The All Murder Theory
The darkest, most uncomfortable possibility is the one I wholeheartedly believe: all of the murders we witness in American Psycho are actually happening. Patrick has all of the makings of a sociopath, is unidentifiable in a sea of Wall St. elites, and is the son of a wealthy and powerful banker that can go to great limits to protect him. Therefore, it wouldn’t be hard for all of the killings in Bateman’s rampages to be covered up.
Patrick Bateman kills because he wills it, his high social status gives him all of the recklesssness he needs to kill with confidence. With absolutely nothing to live for, and no fear of consequences, there is nothing to stop Bateman. He stabs homeless when no one is watching. He kills Paul Allen, a man whose family notices his disappearance but to whom no one in his social circle can tell if they’ve seen him or not. He kills models that nobody really cares about, kills his ex girlfriend who says she’s at “Joe Norman’s” place, kills a prostitute who has a pimp that’s not likely to report her disappearance (as his role as a pimp would then be identified and prosecuted). Paul Allen’s building is well insulated and the residents either don’t hear the noise of her banging on the door, the chainsaw, or just don’t care about either. Patrick’s outrageous rampage actually happens: he shoots an elderly woman in broad daylight, kills two police officers out of sheer luck and recklessness, shoots the doorman of a building that has no security cameras.
For me, the scene where he returns to the empty apartment is the giveaway. The woman knows about the bodies… Paul Allen stopped paying his rent, and got evicted. When they cleaned out the apartment, they found the bodies, but since it was such an expensive building they decide to cover it up instead of reporting it to the police/press and running the risk of their millionaire tenants writing off the overpriced residence a no-go zone. The line “I think you should leave now” to me signifies “it will be best for both of us if we just put this behind us.”

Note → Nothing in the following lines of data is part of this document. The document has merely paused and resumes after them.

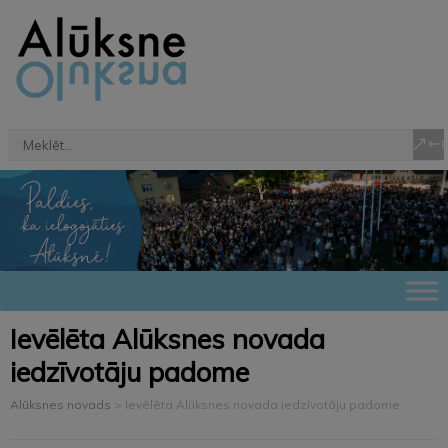
Ievēlēta Alūksnes novada
iedzīvotāju padome
Alūksnes novads
>
Ievēlēta Alūksnes novada iedzīvotāju padome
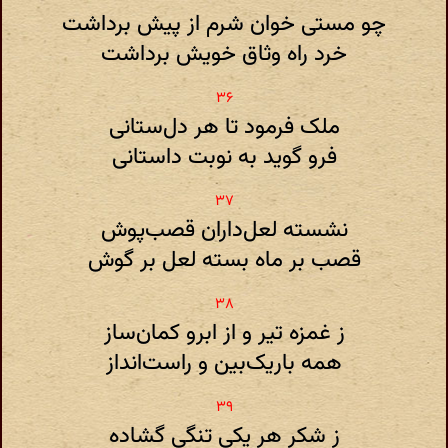
چو مستی خوان شرم از پیش برداشت
خرد راه وثاق خویش برداشت
ملک فرمود تا هر دل‌ستانی
فرو گوید به نوبت داستانی
نشسته لعل‌داران قصب‌پوش
قصب بر ماه بسته لعل بر گوش
ز غمزه تیر و از ابرو کمان‌ساز
همه باریک‌بین و راست‌انداز
ز شکر هر یکی تنگی گشاده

Growing up in a world where elite politician started wars for oil donors, where elite heads of inelegance agencies commit multiple perjuries, and elite pharmaceutical industry executives genocides rural American through over prescribed opioids, it makes all the sense in the world that Patrick Bateman’s high social stance would garuntee his crimes would go without consequence. Just look at the “suicide” of fashion designer Kate Spade last week, why do you think her husband is wearing a mouse mask in his first public appearance since her death? Do you really think he would do this without her killers forcing him to show that she was a rat?
The long I’ve lived in Manhattan, in the United States, in the end days of western civilization, the more obvious American Psycho’s most seemingly-far fetched conclusive possibility has become. Therefore, the more I watched the movie, the darker the experience is. A true classic with a truly top-tier ending!